Held, claim allowed. (1) In interpreting the National Health Service Act 2006 and the National Health Service (General Medical Services Contracts) Regulations 2015, it was helpful at the outset to consider the law relating to partnership. A partnership was not generally recognised as a legal entity distinct from the partners composing it. A change in the composition of a partnership resulted in a dissolution of the existing firm and the creation of a new firm, which would usually take on the assets and liabilities of the old without any break in the continuity of the business. That was often referred to as a “technical” dissolution and was usually, but not always, the result of agreement. Such a dissolution would almost inevitably require the taking of accounts to ascertain the entitlement of the outgoing or deceased partner. While, in practice, that would usually be with the agreement of all the partners, agreement was not an essential ingredient of a technical dissolution. In contrast, the expression “general” dissolution was used to denote a dissolution involving a full scale winding up, which might well have been brought about at the instance of one partner against the wishes of the others. When a firm was referred to as “in dissolution” that usually indicated that a general dissolution had taken place but that the winding up of its affairs was still continuing. Once the winding up was complete, and the accounts were finally settled as between the partners, there would be nothing left which could properly be referred to as a partnership, whether in dissolution or otherwise. Accordingly, the correct position was that, on the dissolution of a partnership, and the creation of a new partnership, regulation 15 of the 2015 Regulations and Schedule 1 to the general medical services contract provided that the contract was to subsist and be treated as made with the partnership as it was from time to time constituted (paras 82, 83, 108, 115, 117, 118).
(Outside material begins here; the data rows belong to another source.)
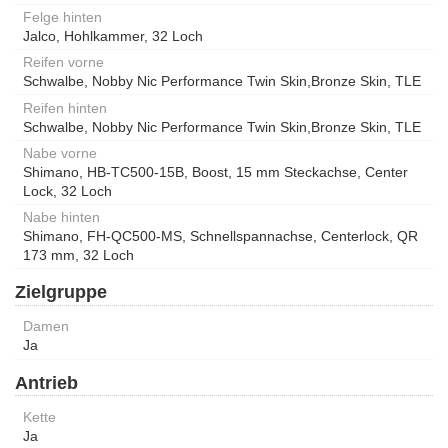
Felge hinten
Jalco, Hohlkammer, 32 Loch
Reifen vorne
Schwalbe, Nobby Nic Performance Twin Skin,Bronze Skin, TLE
Reifen hinten
Schwalbe, Nobby Nic Performance Twin Skin,Bronze Skin, TLE
Nabe vorne
Shimano, HB-TC500-15B, Boost, 15 mm Steckachse, Center
Lock, 32 Loch
Nabe hinten
Shimano, FH-QC500-MS, Schnellspannachse, Centerlock, QR
173 mm, 32 Loch
Zielgruppe
Damen
Ja
Antrieb
Kette
Ja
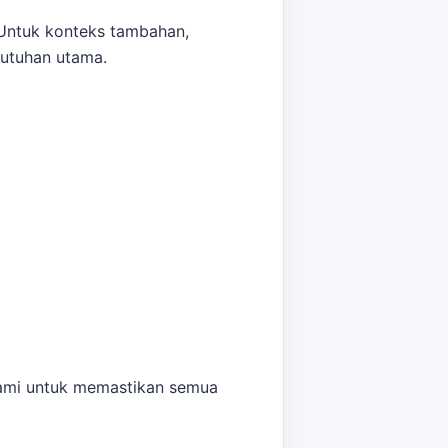
 Untuk konteks tambahan,
butuhan utama.
n terbaik. Untuk estimasi harga
 kami untuk memastikan semua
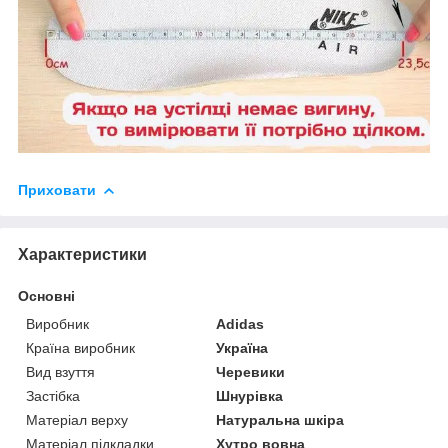
Приховати
Характеристики
Основні
Виробник
Adidas
Країна виробник
Україна
Вид взуття
Черевики
Застібка
Шнурівка
Матеріал верху
Натуральна шкіра
Матеріал підкладки
Хутро вовна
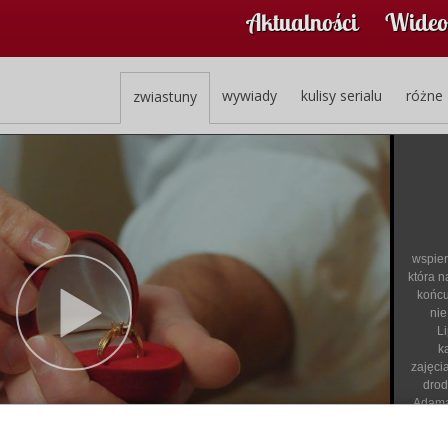
Aktualności
Wideo
wywiady
kulisy serialu
różne
zwiastuny
wspier
która 
końcu
nie
Li
k
zajęci
drod
Adama
z
oj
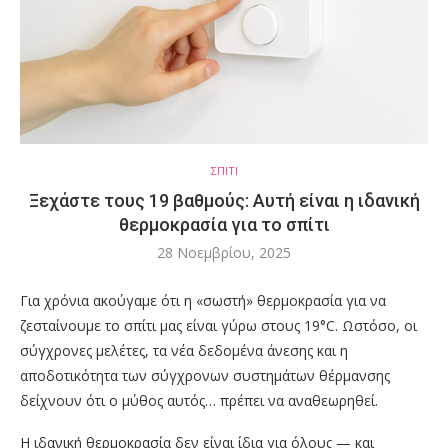
ΣΠΙΤΙ
Ξεχάστε τους 19 βαθμούς: Αυτή είναι η ιδανική
θερμοκρασία για το σπίτι
28 Νοεμβρίου, 2025
Για χρόνια ακούγαμε ότι η «σωστή» θερμοκρασία για να
ζεσταίνουμε το σπίτι μας είναι γύρω στους 19°C. Ωστόσο, οι
σύγχρονες μελέτες, τα νέα δεδομένα άνεσης και η
αποδοτικότητα των σύγχρονων συστημάτων θέρμανσης
δείχνουν ότι ο μύθος αυτός… πρέπει να αναθεωρηθεί.
Η ιδανική θερμοκρασία δεν είναι ίδια για όλους — και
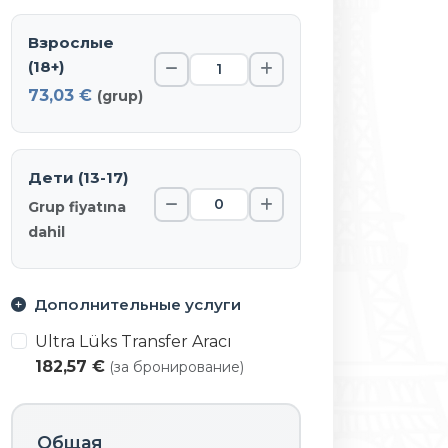
Взрослые
(18+)
73,03 €
(grup)
Дети (13-17)
Grup fiyatına
dahil
Дополнительные услуги
Ultra Lüks Transfer Aracı
182,57 €
(за бронирование)
Общая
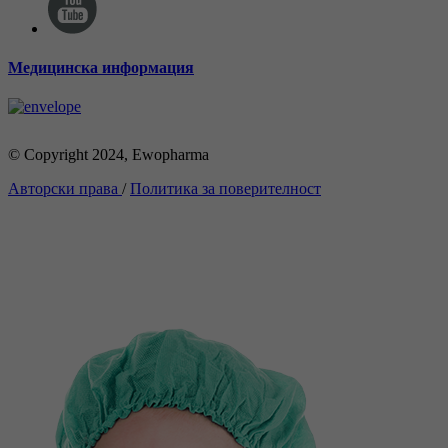
Медицинска информация
© Copyright 2024, Ewopharma
Авторски права
/
Политика за поверителност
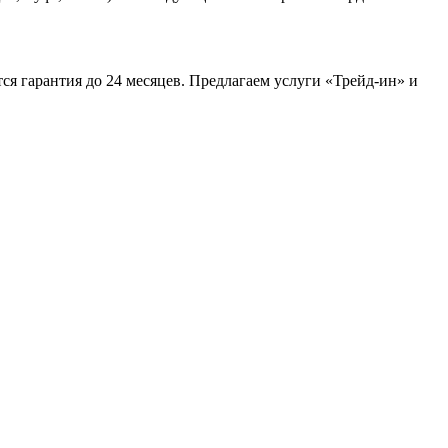
тся гарантия до 24 месяцев. Предлагаем услуги «Трейд-ин» и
Dicta of Eichelbaum CJ in Hadlee v Comr of Inland Revenue [1989] NZLR 447, 455 and dicta of Soole J in Jones v NHS Commissioning Board [2017] EWHC 3457 (QB) at [38]–[41] applied.

(2) In the present case there had never been a full scale winding up of the partnership. Accordingly, the adjudicator’s reliance upon the distinction between a technical and a general dissolution had been ill-founded, having been based upon the consequences of the dissolution, not the circumstances in which the dissolution had occurred. Further, as the partnership had been a partnership at will the partners had had no power, pursuant to section 25 of the 1890 Act, to expel a fellow partner. By dissolving the partnership on notice, in accordance with section 26(1) of the 1890 Act, and forming a new partnership at will, the claimants had been able to continue the practice without interruption (paras 108–110, 115, 121, 122, 128, 129, 131).

Per curiam. There is no lawful basis for implying into regulation 15 of the 2015 Regulations and Schedule 1 of the contract a requirement that any change in composition of a partnership has to be with the agreement of all the partners or that it should be a technical not a general dissolution or that there has to be a written partnership agreement, not a partnership at will, or that these provisions will not apply where a partner had served notice of dissolution of the partnership. No such requirements are to be found, either expressly or impliedly, in the provisions, nor are they necessary to make the provisions effective. Nor does paragraph 51 of Schedule 3 to the 2015 Regulations and clause 16.4 of the contract require a partnership to notify NHSE of changes in the composition of a partnership (paras 113–114).

Jason Coppel KC and Oluwaseyi Ojo (instructed by Taylor Wood Solicitors) for the claimants.

Fenella Morris KC and Rose Grogan (instructed by Capsticks LLP) for the NHS commissioning board as interested party.

The defendant did not appear and was not represented.